[Saved data entries]

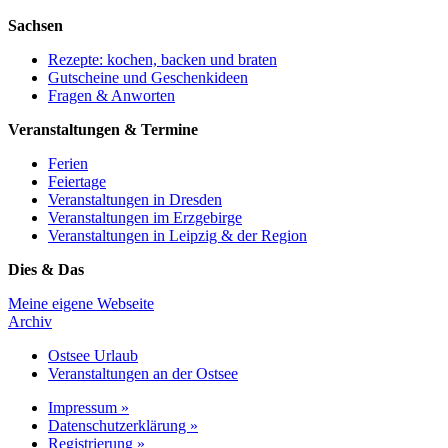
Sachsen
Rezepte: kochen, backen und braten
Gutscheine und Geschenkideen
Fragen & Anworten
Veranstaltungen & Termine
Ferien
Feiertage
Veranstaltungen in Dresden
Veranstaltungen im Erzgebirge
Veranstaltungen in Leipzig & der Region
Dies & Das
Meine eigene Webseite
Archiv
Ostsee Urlaub
Veranstaltungen an der Ostsee
Impressum »
Datenschutzerklärung »
Registrierung »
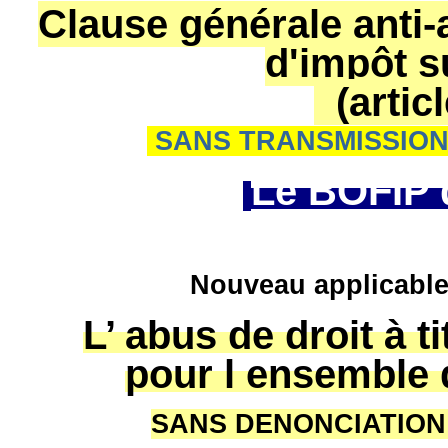
Clause générale anti-
d'impôt s
(artic
SANS TRANSMISSION
Le BOFIP d
Nouveau applicable 
L’ abus de droit à t
pour l ensemble 
SANS DENONCIATION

» What you are asked to do:
Once the pictures are set aside, transcribe the remaining lines above exactly.

» Result of this exercise:
Sachsen
Rezepte: kochen, backen und braten
Gutscheine und Geschenkideen
Fragen & Anworten
Veranstaltungen & Termine
Ferien
Feiertage
Veranstaltungen in Dresden
Veranstaltungen im Erzgebirge
Veranstaltungen in Leipzig & der Region
Dies & Das
Meine eigene Webseite
Archiv
Ostsee Urlaub
Veranstaltungen an der Ostsee
Impressum »
Datenschutzerklärung »
Registrierung »
Clause générale anti-
d'impôt s
(artic
SANS TRANSMISSION
Le BOFIP d
Nouveau applicable 
L’ abus de droit à t
pour l ensemble 
SANS DENONCIATION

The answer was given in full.